WORK ITEM ▸
For the entries below, return every line from the top through the line with "北领地买房 (843, 2260)" exactly as it stands, omitting pictures.

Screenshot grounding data

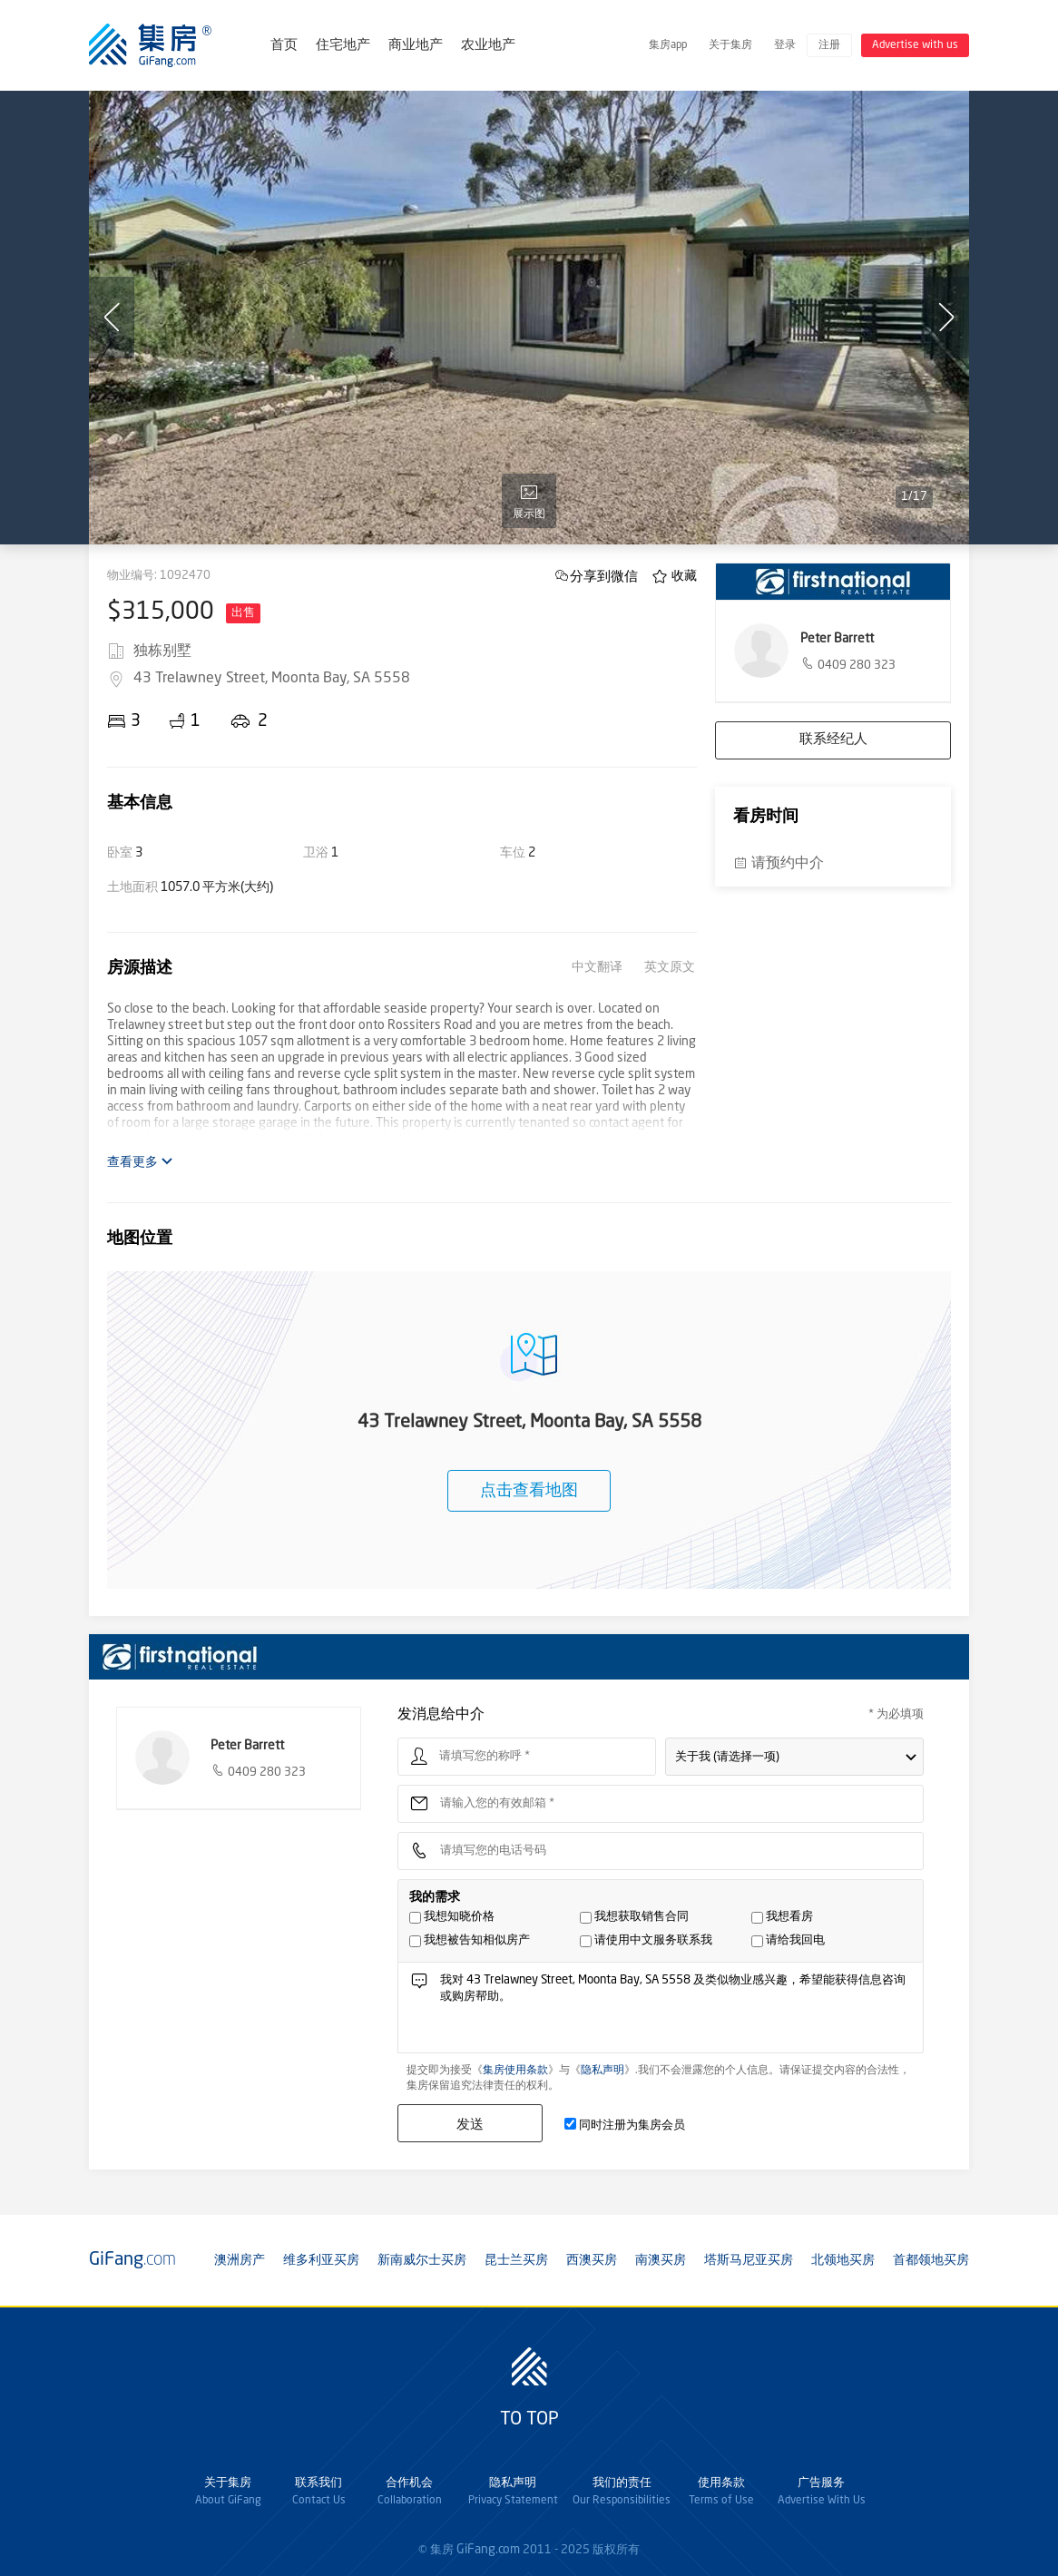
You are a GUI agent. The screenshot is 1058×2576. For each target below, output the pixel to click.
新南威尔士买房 (421, 2260)
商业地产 (415, 46)
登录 (785, 45)
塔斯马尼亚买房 (748, 2260)
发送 (470, 2123)
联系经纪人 (833, 740)
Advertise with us (915, 45)
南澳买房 (660, 2260)
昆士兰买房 (516, 2260)
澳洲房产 (239, 2260)
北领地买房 (843, 2260)
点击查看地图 (529, 1491)
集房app (668, 45)
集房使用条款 (515, 2070)
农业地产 (488, 46)
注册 (829, 45)
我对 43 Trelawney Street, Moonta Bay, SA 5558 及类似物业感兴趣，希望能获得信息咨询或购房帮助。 (676, 2012)
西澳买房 (591, 2260)
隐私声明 (602, 2070)
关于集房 (730, 45)
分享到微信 (604, 576)
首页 (284, 46)
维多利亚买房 (321, 2260)
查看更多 (140, 1162)
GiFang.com (488, 2549)
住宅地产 (343, 46)
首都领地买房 (931, 2260)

TASK RESPONSE ▸
You are a GUI agent. The screenshot is 1058×2576. For each target below, output the pixel to click.
新南威尔士买房 (421, 2260)
商业地产 (415, 46)
登录 (785, 45)
塔斯马尼亚买房 (748, 2260)
发送 (470, 2123)
联系经纪人 (833, 740)
Advertise with us (915, 45)
南澳买房 (660, 2260)
昆士兰买房 (516, 2260)
澳洲房产 (239, 2260)
北领地买房 (843, 2260)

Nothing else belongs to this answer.